Should’ve guessed he’d catch wind of it somehow. He’s a smart old bugger.

“Don’t you get it, dad?” I ask. “We’re doing it for you, and for the others like you! And for ourselves, and for them that comes after us. We’re doing it so no one has to end up stretched, ever again.”

“What do you think it’ll achieve?” he replies. “That they’ll just cave in when strikes and propaganda have failed to move them? You think they’re not willing to kill you for trying to take over that station? It’s corporate property, son. They can do what they like.”

I look at him, all hunched over, trailing wires; a seven foot tall man you could pick up and thrown across the room like a bundle of twigs, even at the bottom of the well.
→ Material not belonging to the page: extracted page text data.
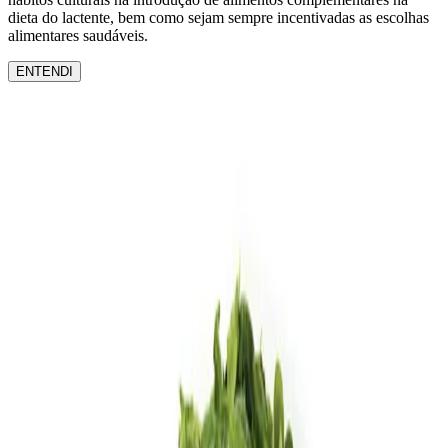
dieta do lactente, bem como sejam sempre incentivadas as escolhas
alimentares saudáveis.
ENTENDI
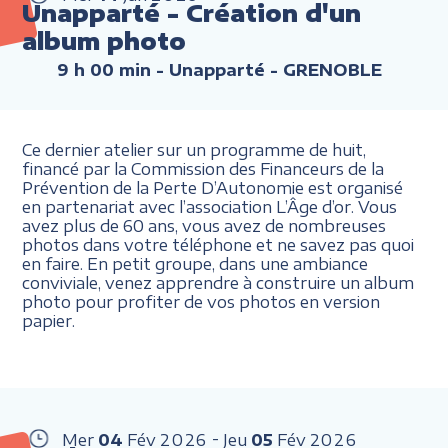
Unapparté - Création d'un
album photo
9 h 00 min
- Unapparté - GRENOBLE
Ce dernier atelier sur un programme de huit,
financé par la Commission des Financeurs de la
Prévention de la Perte D’Autonomie est organisé
en partenariat avec l’association L’Âge d’or. Vous
avez plus de 60 ans, vous avez de nombreuses
photos dans votre téléphone et ne savez pas quoi
en faire. En petit groupe, dans une ambiance
conviviale, venez apprendre à construire un album
photo pour profiter de vos photos en version
papier.
Mer
04
Fév
2026
Jeu
05
Fév
2026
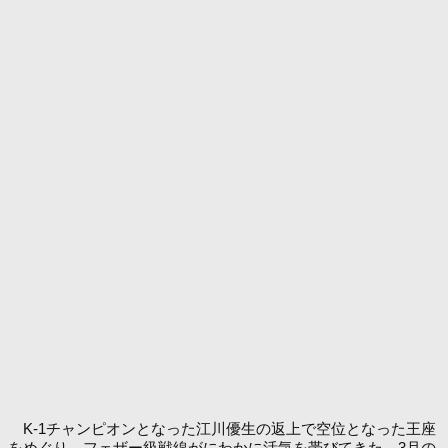
K-1チャンピオンとなった江川優生の返上で空位となった王座
をめぐり、フェザー級戦線がにわかに活気を帯びてきた。3月の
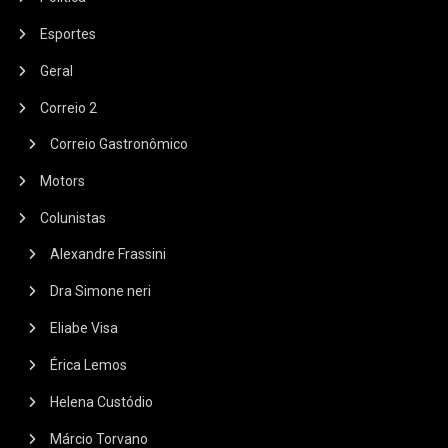
Esportes
Geral
Correio 2
Correio Gastronômico
Motors
Colunistas
Alexandre Frassini
Dra Simone neri
Eliabe Visa
Érica Lemos
Helena Custódio
Márcio Torvano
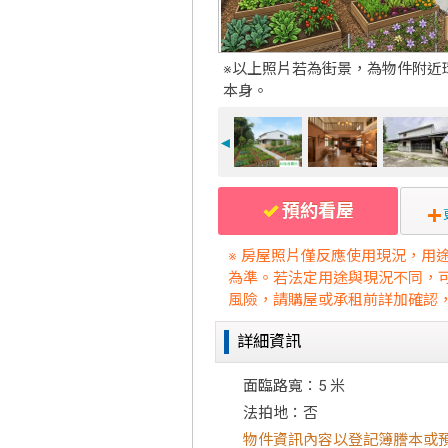
※以上照片若為街景，為物件附近
本身。
◄
預約看屋
※ 房屋照片僅反應使用現況，用
為準。若法定用途與現況不同，
風險，請購屋或承租前詳加確認
詳細資訊
面臨路寬：5 米
法拍地：否
物件資訊內容以登記簿謄本或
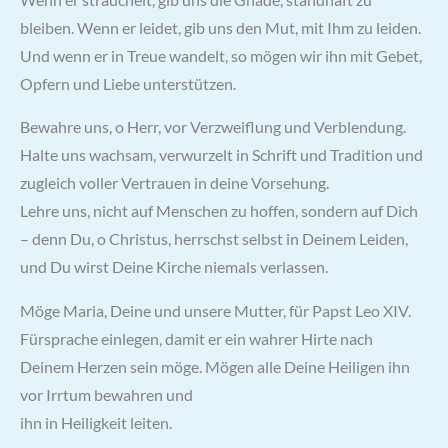
bleiben. Wenn er leidet, gib uns den Mut, mit Ihm zu leiden.
Und wenn er in Treue wandelt, so mögen wir ihn mit Gebet,
Opfern und Liebe unterstützen.
Bewahre uns, o Herr, vor Verzweiflung und Verblendung.
Halte uns wachsam, verwurzelt in Schrift und Tradition und
zugleich voller Vertrauen in deine Vorsehung.
Lehre uns, nicht auf Menschen zu hoffen, sondern auf Dich
– denn Du, o Christus, herrschst selbst in Deinem Leiden,
und Du wirst Deine Kirche niemals verlassen.
Möge Maria, Deine und unsere Mutter, für Papst Leo XIV.
Fürsprache einlegen, damit er ein wahrer Hirte nach
Deinem Herzen sein möge. Mögen alle Deine Heiligen ihn
vor Irrtum bewahren und
ihn in Heiligkeit leiten.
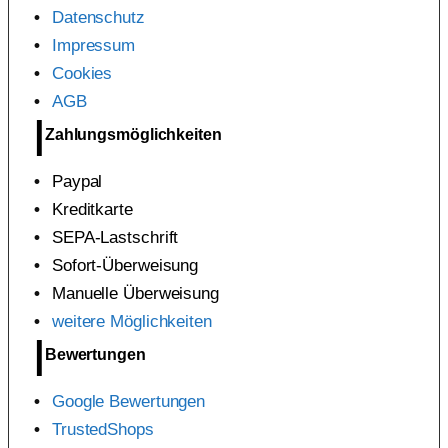
Datenschutz
Impressum
Cookies
AGB
Zahlungsmöglichkeiten
Paypal
Kreditkarte
SEPA-Lastschrift
Sofort-Überweisung
Manuelle Überweisung
weitere Möglichkeiten
Bewertungen
Google Bewertungen
TrustedShops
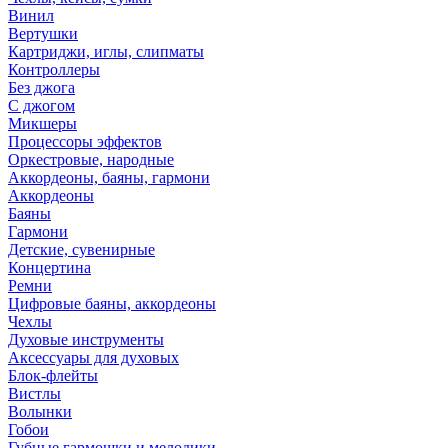
Винил
Вертушки
Картриджи, иглы, слипматы
Контроллеры
Без джога
С джогом
Микшеры
Процессоры эффектов
Оркестровые, народные
Аккордеоны, баяны, гармони
Аккордеоны
Баяны
Гармони
Детские, сувенирные
Концертина
Ремни
Цифровые баяны, аккордеоны
Чехлы
Духовые инструменты
Аксессуары для духовых
Блок-флейты
Вистлы
Волынки
Гобои
Губные гармошки и мелодики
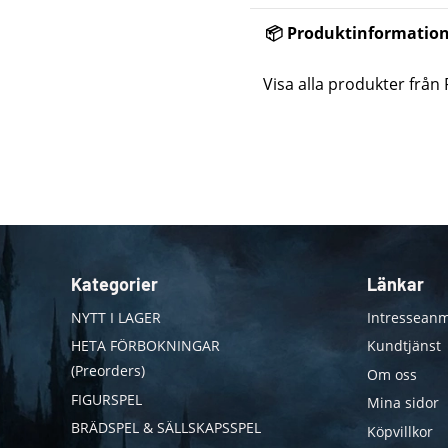
📦 Produktinformatio
Visa alla produkter från 
Kategorier
Länkar
NYTT I LAGER
Intresseanm
HETA FÖRBOKNINGAR
Kundtjänst
(Preorders)
Om oss
FIGURSPEL
Mina sidor
BRÄDSPEL & SÄLLSKAPSSPEL
Köpvillkor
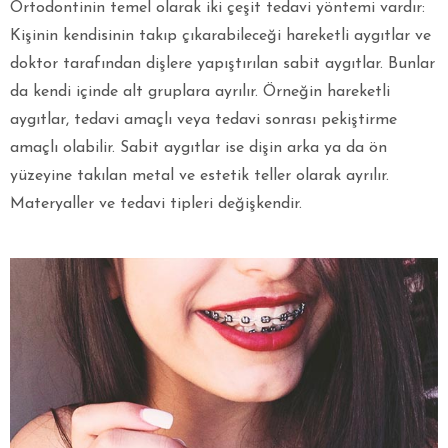
Ortodontinin temel olarak iki çeşit tedavi yöntemi vardır:
Kişinin kendisinin takıp çıkarabileceği hareketli aygıtlar ve
doktor tarafından dişlere yapıştırılan sabit aygıtlar. Bunlar
da kendi içinde alt gruplara ayrılır. Örneğin hareketli
aygıtlar, tedavi amaçlı veya tedavi sonrası pekiştirme
amaçlı olabilir. Sabit aygıtlar ise dişin arka ya da ön
yüzeyine takılan metal ve estetik teller olarak ayrılır.
Materyaller ve tedavi tipleri değişkendir.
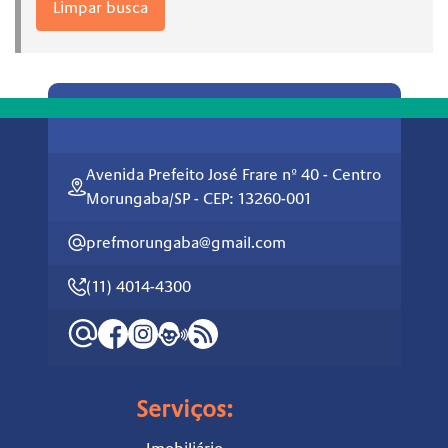
Limpar busca
Avenida Prefeito José Frare nº 40 - Centro
Morungaba/SP - CEP: 13260-001
prefmorungaba@gmail.com
(11) 4014-4300
Serviços:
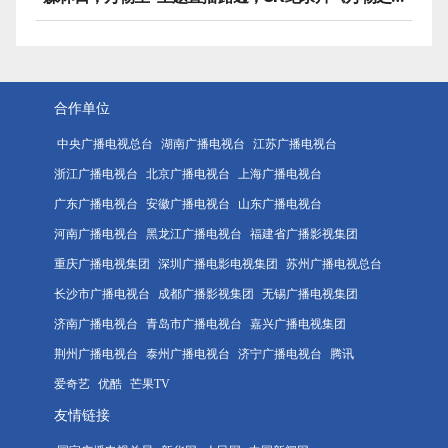
合作单位
中央广播电视总台
湖南广播电视台
江苏广播电视台
浙江广播电视台
北京广播电视台
上海广播电视台
广东广播电视台
安徽广播电视台
山东广播电视台
河南广播电视台
黑龙江广播电视台
福建省广播影视集团
重庆广播电视集团
深圳广播电影电视集团
苏州广播电视总台
长沙市广播电视台
成都广播影视集团
无锡广播电视集团
济南广播电视台
青岛市广播电视台
嘉兴广播电视集团
荆州广播电视台
泰州广播电视台
济宁广播电视台
腾讯
爱奇艺
优酷
芒果TV
友情链接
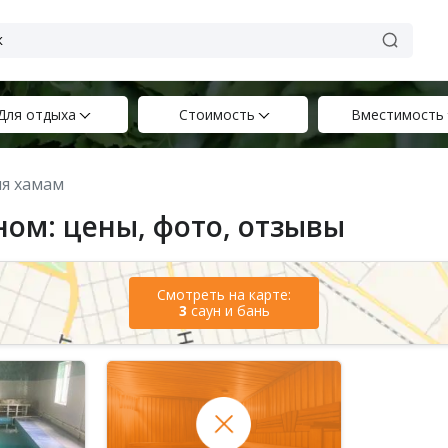
Для отдыха
Стоимость
Вместимость
ня хамам
ном: цены, фото, отзывы
Смотреть на карте:
3
саун и бань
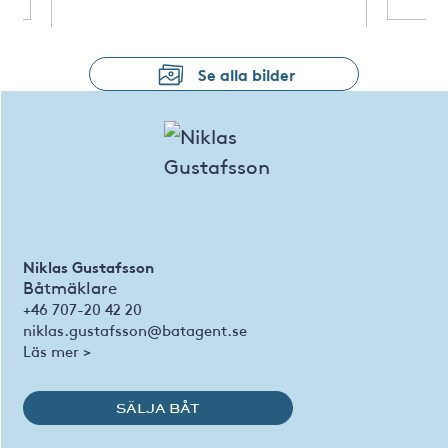
Se alla bilder
Niklas Gustafsson
Båtmäklare
+46 707-20 42 20
niklas.gustafsson@batagent.se
Läs mer >
SÄLJA BÅT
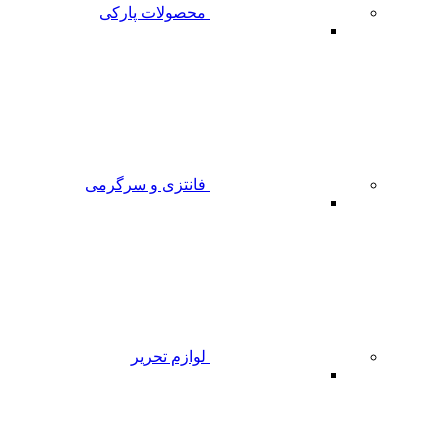
محصولات پارکی
فانتزی و سرگرمی
لوازم تحریر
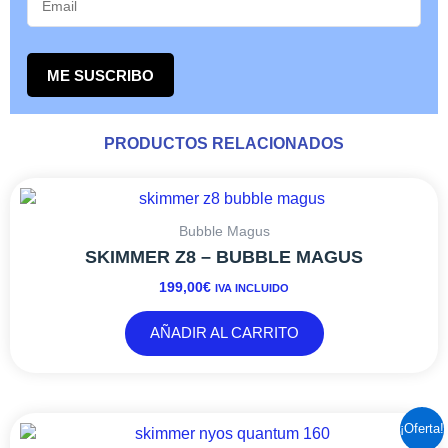
ME SUSCRIBO
PRODUCTOS RELACIONADOS
Bubble Magus
SKIMMER Z8 – BUBBLE MAGUS
199,00
€
IVA INCLUIDO
AÑADIR AL CARRITO
EL
EL
¡Oferta!
PRECIO
PRECIO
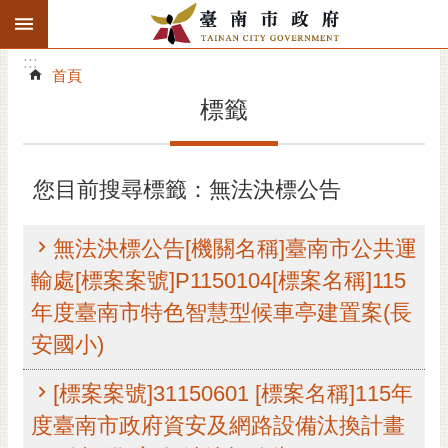
:::
搜
:::
跳到主要內容區塊
尋
:::
進
首頁
階
標籤
搜
尋
精彩府城
您目前搜尋標籤：無法決標公告
市府動態
無法決標公告[機關名稱]臺南市公共運
市府團隊
輸處[標案案號]P1150104[標案名稱]115
年度臺南市特色智慧型候車亭建置案(長
主題服務
安國小)
市政資訊
[標案案號]31150601 [標案名稱]115年
市民互動
度臺南市政府資安及網路設備汰換計畫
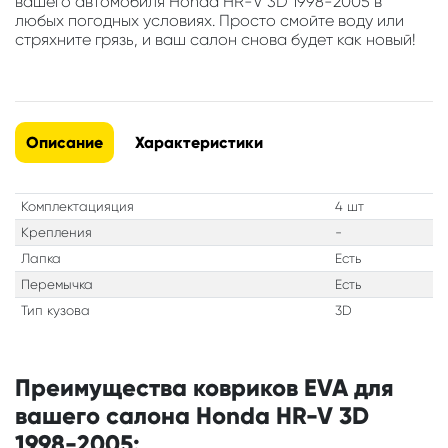
вашего автомобиля Honda HR-V 3D 1998-2005 в
любых погодных условиях. Просто смойте воду или
стряхните грязь, и ваш салон снова будет как новый!
Описание
Характеристики
Комплектацияция
4 шт
Крепления
-
Лапка
Есть
Перемычка
Есть
Тип кузова
3D
Преимущества ковриков EVA для
вашего салона Honda HR-V 3D
1998-2005:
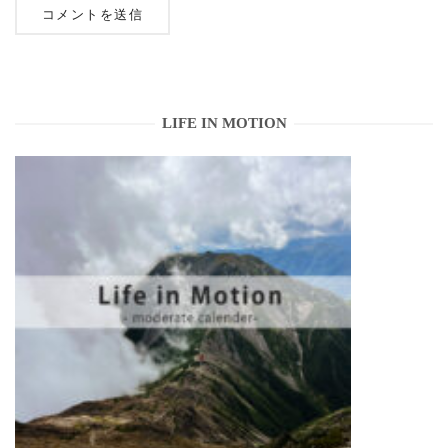
LIFE IN MOTION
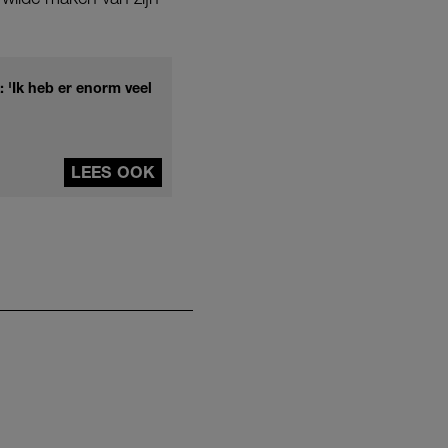
: 'Ik heb er enorm veel
LEES OOK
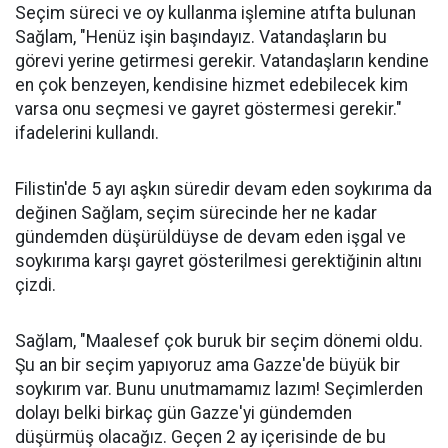
Seçim süreci ve oy kullanma işlemine atıfta bulunan
Sağlam, "Henüz işin başındayız. Vatandaşların bu
görevi yerine getirmesi gerekir. Vatandaşların kendine
en çok benzeyen, kendisine hizmet edebilecek kim
varsa onu seçmesi ve gayret göstermesi gerekir."
ifadelerini kullandı.
Filistin'de 5 ayı aşkın süredir devam eden soykırıma da
değinen Sağlam, seçim sürecinde her ne kadar
gündemden düşürüldüyse de devam eden işgal ve
soykırıma karşı gayret gösterilmesi gerektiğinin altını
çizdi.
Sağlam, "Maalesef çok buruk bir seçim dönemi oldu.
Şu an bir seçim yapıyoruz ama Gazze'de büyük bir
soykırım var. Bunu unutmamamız lazım! Seçimlerden
dolayı belki birkaç gün Gazze'yi gündemden
düşürmüş olacağız. Geçen 2 ay içerisinde de bu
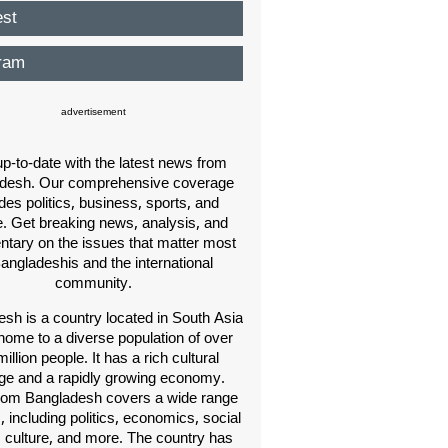
est
ram
advertisement
p-to-date with the latest news from
desh. Our comprehensive coverage
des politics, business, sports, and
e. Get breaking news, analysis, and
ary on the issues that matter most
Bangladeshis and the international
community.
sh is a country located in South Asia
home to a diverse population of over
illion people. It has a rich cultural
age and a rapidly growing economy.
om Bangladesh covers a wide range
s, including politics, economics, social
, culture, and more. The country has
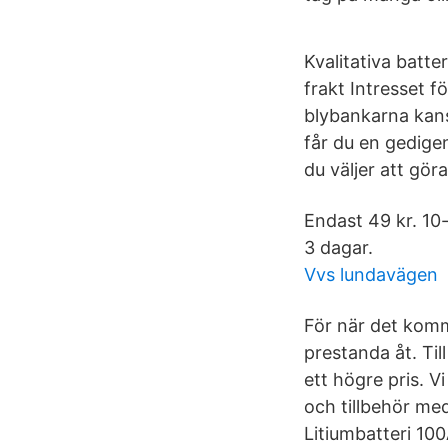
Kvalitativa batte
frakt Intresset f
blybankarna kanske
får du en gedige
du väljer att göra
Endast 49 kr. 10
3 dagar.
Vvs lundavägen
För när det komme
prestanda åt. Til
ett högre pris. V
och tillbehör me
Litiumbatteri 100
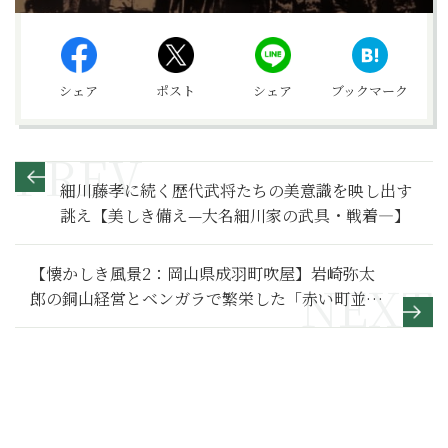
シェア
ポスト
シェア
ブックマーク
細川藤孝に続く歴代武将たちの美意識を映し出す
誂え【美しき備え—大名細川家の武具・戦着―】
【懐かしき風景2：岡山県成羽町吹屋】岩崎弥太
郎の銅山経営とベンガラで繁栄した「赤い町並
み」を訪ねる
Fed a cheap diet by the ribbon company, housed in cheap dorms with thin shielding; worked like a dog for thirty years, and now hardly able to move on his own, at an age when Earthers were just settling in to the long afternoons of their lives.

“How can you just accept it, dad? After what they did to you?”

He gives me the same old spiel: how they’d not done anything, and how the choice had been his; that neglect of care was different to deliberate damage; that there was no work down-ribbon when he’d joined up. How there’d been no choice but the one choice. He strokes the battered old textbook he’d got from the UpTown library — he still has a real thing for real things — and looks at me straight.

“It’s economics, son. It doesn’t care for wrong or right. It just works. You attack the docking station, you’ll make things worse, not better. Not just for you, not just for me and your mates and all us dockers, but for everyone on the UpSide.”

“So, what, you’re going to grass on us, is that it?” I says.

He deflates again, crumpling into the chair. “No, son. Never that. I don’t love the corporation any more than you do. But I’m old enough to see that they’re necessary. Without them we’re nothing.”

“We’re already nothing!” I shouts. “They keep us as nothing — and they break us so well that when we’re useless to them we’re not even willing to protest at having been broken.” I push back to the ‘lock, start pulling on my suit.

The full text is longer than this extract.